- Task directions -
Make an exact copy of the entries below and leave any picture out of it.

- Supplied material -

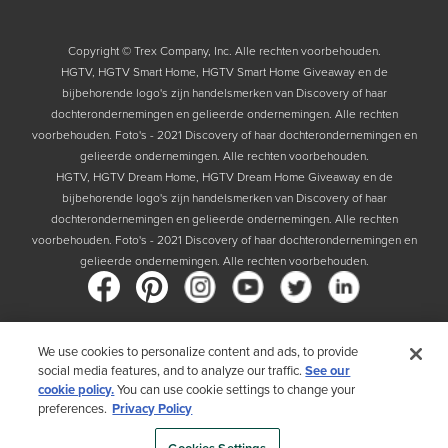
Copyright © Trex Company, Inc. Alle rechten voorbehouden.
HGTV, HGTV Smart Home, HGTV Smart Home Giveaway en de
bijbehorende logo's zijn handelsmerken van Discovery of haar
dochterondernemingen en gelieerde ondernemingen. Alle rechten
voorbehouden. Foto's - 2021 Discovery of haar dochterondernemingen en
gelieerde ondernemingen. Alle rechten voorbehouden.
HGTV, HGTV Dream Home, HGTV Dream Home Giveaway en de
bijbehorende logo's zijn handelsmerken van Discovery of haar
dochterondernemingen en gelieerde ondernemingen. Alle rechten
voorbehouden. Foto's - 2021 Discovery of haar dochterondernemingen en
gelieerde ondernemingen. Alle rechten voorbehouden.
We use cookies to personalize content and ads, to provide
Land
social media features, and to analyze our traffic.
See our
cookie policy.
You can use cookie settings to change your
Door uw land te kiezen, bevestigt u dat u het Privacybeleid van Trex hebt
preferences.
Privacy Policy
gelezen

- Worked solution -
Copyright © Trex Company, Inc. Alle rechten voorbehouden.
HGTV, HGTV Smart Home, HGTV Smart Home Giveaway en de
bijbehorende logo's zijn handelsmerken van Discovery of haar
dochterondernemingen en gelieerde ondernemingen. Alle rechten
voorbehouden. Foto's - 2021 Discovery of haar dochterondernemingen en
gelieerde ondernemingen. Alle rechten voorbehouden.
HGTV, HGTV Dream Home, HGTV Dream Home Giveaway en de
bijbehorende logo's zijn handelsmerken van Discovery of haar
dochterondernemingen en gelieerde ondernemingen. Alle rechten
voorbehouden. Foto's - 2021 Discovery of haar dochterondernemingen en
gelieerde ondernemingen. Alle rechten voorbehouden.
We use cookies to personalize content and ads, to provide
Land
social media features, and to analyze our traffic.
See our
cookie policy.
You can use cookie settings to change your
Door uw land te kiezen, bevestigt u dat u het Privacybeleid van Trex hebt
preferences.
Privacy Policy
gelezen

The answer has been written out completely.